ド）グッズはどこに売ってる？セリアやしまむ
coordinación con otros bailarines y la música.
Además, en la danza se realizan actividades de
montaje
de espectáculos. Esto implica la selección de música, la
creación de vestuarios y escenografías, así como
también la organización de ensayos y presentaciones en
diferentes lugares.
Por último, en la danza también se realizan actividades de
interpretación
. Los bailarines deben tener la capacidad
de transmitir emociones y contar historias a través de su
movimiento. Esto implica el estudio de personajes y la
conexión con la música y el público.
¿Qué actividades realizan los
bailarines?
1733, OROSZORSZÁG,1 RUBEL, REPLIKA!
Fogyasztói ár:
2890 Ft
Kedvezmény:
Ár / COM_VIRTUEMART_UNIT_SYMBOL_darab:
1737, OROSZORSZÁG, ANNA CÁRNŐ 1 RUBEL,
• • • • •
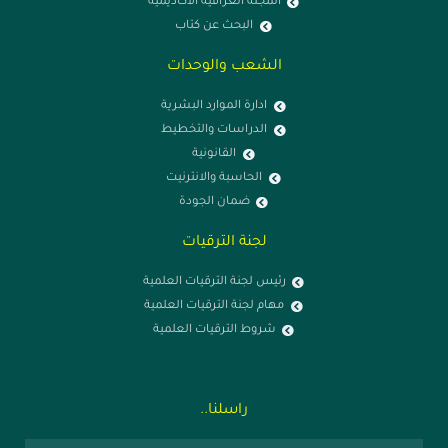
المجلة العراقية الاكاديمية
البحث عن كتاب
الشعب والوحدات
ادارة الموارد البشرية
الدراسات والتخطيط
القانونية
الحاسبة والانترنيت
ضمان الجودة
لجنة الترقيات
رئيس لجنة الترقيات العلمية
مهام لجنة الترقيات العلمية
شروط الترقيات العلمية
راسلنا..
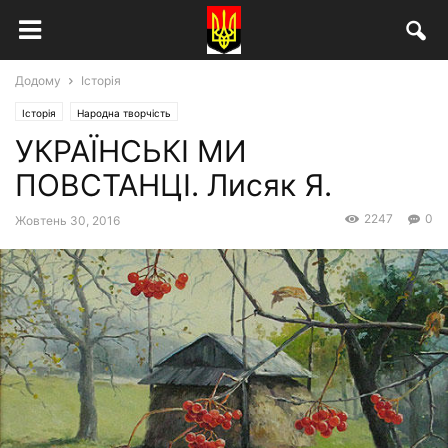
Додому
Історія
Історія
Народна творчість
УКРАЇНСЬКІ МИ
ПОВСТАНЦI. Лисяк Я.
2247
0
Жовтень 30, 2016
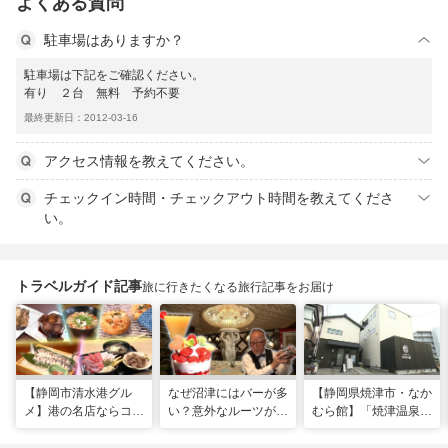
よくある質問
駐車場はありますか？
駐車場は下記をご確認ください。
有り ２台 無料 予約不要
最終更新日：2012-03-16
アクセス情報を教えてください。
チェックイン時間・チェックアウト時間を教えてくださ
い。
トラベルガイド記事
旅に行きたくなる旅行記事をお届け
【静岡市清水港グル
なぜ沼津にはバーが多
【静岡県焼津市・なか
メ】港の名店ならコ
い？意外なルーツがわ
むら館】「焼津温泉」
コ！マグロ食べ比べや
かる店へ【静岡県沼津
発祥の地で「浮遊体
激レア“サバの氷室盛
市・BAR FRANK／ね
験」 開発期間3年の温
• • • • •
=== EXERCISE ===
With "también" as the search string, filter the records and return each line that has it.

=== YOUR RESPONSE ===
también la organización de ensayos y presentaciones en
Por último, en la danza también se realizan actividades de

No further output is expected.